Each line below with the word "func" needs to be copied.

====== Records provided

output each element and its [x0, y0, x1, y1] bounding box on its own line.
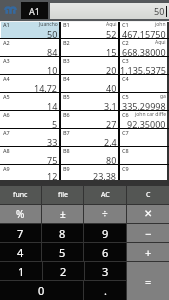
button[interactable]: 4 [0, 243, 41, 261]
button[interactable]: + [127, 243, 169, 261]
button[interactable]: C7 [120, 129, 167, 146]
button[interactable]: 0 [0, 281, 83, 300]
staticText: john car diffe [135, 111, 166, 118]
staticText: 7 [17, 226, 24, 241]
staticText: 50 [47, 28, 58, 40]
staticText: A3 [3, 57, 10, 64]
staticText: = [145, 274, 152, 289]
staticText: A1 [29, 5, 40, 17]
button[interactable]: A8 [1, 147, 59, 164]
staticText: 40 [106, 82, 117, 94]
staticText: ✕ [144, 208, 153, 220]
button[interactable]: B6 [61, 111, 118, 128]
button[interactable]: C1 [120, 21, 167, 38]
staticText: C9 [122, 165, 129, 172]
staticText: 23.38 [93, 170, 117, 182]
staticText: A4 [3, 75, 10, 82]
staticText: . [104, 283, 107, 298]
staticText: 668.38000 [122, 46, 166, 58]
button[interactable]: ± [42, 205, 83, 223]
button[interactable]: 5 [42, 243, 83, 261]
staticText: 84 [47, 46, 58, 58]
button[interactable]: func [0, 186, 41, 204]
button[interactable]: App icon [3, 3, 18, 18]
staticText: 75 [47, 154, 58, 166]
button[interactable]: − [127, 224, 169, 242]
staticText: 52 [106, 28, 117, 40]
button[interactable]: C5 [120, 93, 167, 110]
button[interactable]: B7 [61, 129, 118, 146]
button[interactable]: % [0, 205, 41, 223]
button[interactable]: A9 [1, 165, 59, 180]
button[interactable]: A5 [1, 93, 59, 110]
staticText: 5 [59, 245, 66, 260]
staticText: C6 [122, 111, 129, 118]
button[interactable]: A1 [21, 2, 48, 19]
button[interactable]: B5 [61, 93, 118, 110]
staticText: B7 [63, 129, 70, 136]
button[interactable]: A3 [1, 57, 59, 74]
staticText: 10 [47, 64, 58, 76]
button[interactable]: A4 [1, 75, 59, 92]
staticText: AC [101, 190, 110, 200]
staticText: A6 [3, 111, 10, 118]
button[interactable]: C6 [120, 111, 167, 128]
staticText: 80 [106, 154, 117, 166]
staticText: 8 [59, 226, 66, 241]
button[interactable]: 6 [84, 243, 126, 261]
button[interactable]: B3 [61, 57, 118, 74]
button[interactable]: B9 [61, 165, 118, 180]
staticText: C2 [122, 39, 129, 46]
staticText: C5 [122, 93, 129, 100]
button[interactable]: . [84, 281, 126, 300]
staticText: ÷ [102, 207, 108, 221]
button[interactable]: C4 [120, 75, 167, 92]
button[interactable]: C2 [120, 39, 167, 56]
button[interactable]: ÷ [84, 205, 126, 223]
button[interactable]: 7 [0, 224, 41, 242]
button[interactable]: A7 [1, 129, 59, 146]
staticText: A2 [3, 39, 10, 46]
staticText: B5 [63, 93, 70, 100]
button[interactable]: C9 [120, 165, 167, 180]
staticText: B3 [63, 57, 70, 64]
button[interactable]: AC [84, 186, 126, 204]
staticText: + [145, 245, 152, 260]
staticText: func [13, 190, 28, 200]
button[interactable]: C [127, 186, 169, 204]
button[interactable]: B2 [61, 39, 118, 56]
button[interactable]: file [42, 186, 83, 204]
button[interactable]: 9 [84, 224, 126, 242]
button[interactable]: 1 [0, 262, 42, 280]
staticText: 6 [102, 245, 109, 260]
staticText: 2 [60, 264, 67, 279]
staticText: 5 [52, 118, 58, 130]
button[interactable]: A2 [1, 39, 59, 56]
staticText: 335.29998 [122, 100, 166, 112]
staticText: B8 [63, 147, 70, 154]
button[interactable]: 8 [42, 224, 83, 242]
button[interactable]: 2 [43, 262, 84, 280]
button[interactable]: B1 [61, 21, 118, 38]
button[interactable]: 50 [50, 3, 169, 19]
button[interactable]: A1 [1, 21, 59, 38]
staticText: A8 [3, 147, 10, 154]
button[interactable]: ✕ [127, 205, 169, 223]
staticText: − [145, 226, 152, 241]
staticText: ± [60, 207, 66, 221]
button[interactable]: 3 [85, 262, 126, 280]
button[interactable]: B4 [61, 75, 118, 92]
staticText: 467.15750 [122, 28, 166, 40]
staticText: A7 [3, 129, 10, 136]
staticText: 4 [17, 245, 24, 260]
staticText: 14 [47, 100, 58, 112]
button[interactable]: B8 [61, 147, 118, 164]
staticText: C3 [122, 57, 129, 64]
button[interactable]: = [127, 262, 169, 300]
button[interactable]: A6 [1, 111, 59, 128]
button[interactable]: C8 [120, 147, 167, 164]
staticText: 3 [102, 264, 109, 279]
button[interactable]: C3 [120, 57, 167, 74]
staticText: 92.35000 [127, 118, 166, 130]
staticText: john [155, 21, 166, 28]
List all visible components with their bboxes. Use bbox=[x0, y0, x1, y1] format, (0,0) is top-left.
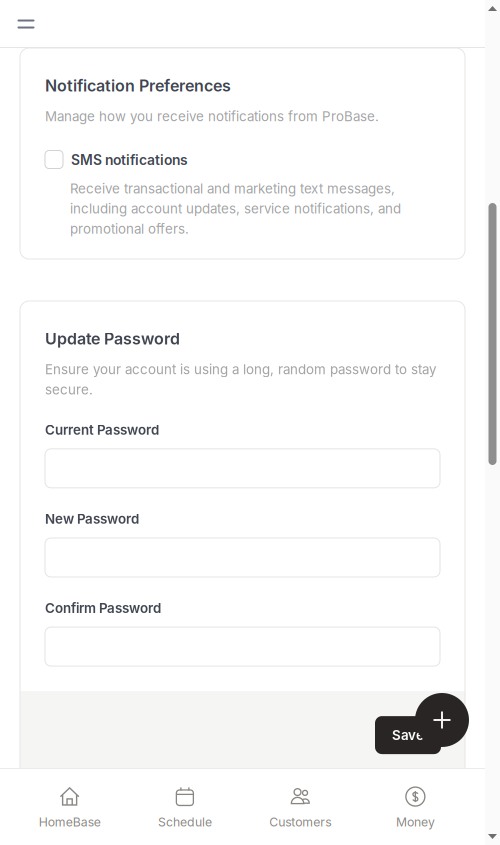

============

Answer to the exercise -
button[interactable]: func [0, 186, 41, 204]
staticText: func [13, 190, 28, 200]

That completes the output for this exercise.